Although the nation of Israel is launched through these twelve sons, Jacob’s family life is a lesson of everything not to do.

[Genesis, chapters 27 through 29]

Here I Am

A reoccurring statement in the Bible is “Here I am.”

This was often said to God when he calls out or speaks to one of his children.
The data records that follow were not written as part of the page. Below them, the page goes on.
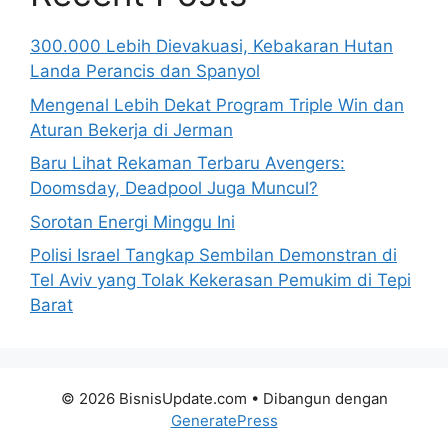
300.000 Lebih Dievakuasi, Kebakaran Hutan
Landa Perancis dan Spanyol
Mengenal Lebih Dekat Program Triple Win dan
Aturan Bekerja di Jerman
Baru Lihat Rekaman Terbaru Avengers:
Doomsday, Deadpool Juga Muncul?
Sorotan Energi Minggu Ini
Polisi Israel Tangkap Sembilan Demonstran di
Tel Aviv yang Tolak Kekerasan Pemukim di Tepi
Barat
© 2026 BisnisUpdate.com
• Dibangun dengan
GeneratePress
  • Twice, when God called to Abraham, Abraham responded with, “Here I am.” [Genesis 21:1 and 22:11]
  • Abraham’s grandson Jacob had similar experiences.  Once an angel came to Jacob in a dream (on God’s behalf) and another time God spoke to Jacob in a vision at night.  Both times Jacob replied by saying, “Here I am.” [Genesis 31:11 and 46:2]
  • Some 400 hundred years later, God spoke from the midst of a burning bush and Moses said, “Here I am.” [Exodus 3:4]

Abraham, Jacob, and Moses were all expectantly ready to listen to God.  We need to do the same.

Later Jesus said, “Here I am” in obedience to do the will of his father. [Hebrews 10:7-9, which is quoting the prophetic text in Psalm 40:7.]

Lastly, this phrase is spoken to us by Jesus.  He says,

“Here I am!  I stand at the door and knock.  If anyone hears my voice and opens the door, I will come in and eat with him, and he with me.” [Revelation 3:20]

Jesus is saying that he is ready for us; he is waiting; all we need to do is open the door for him.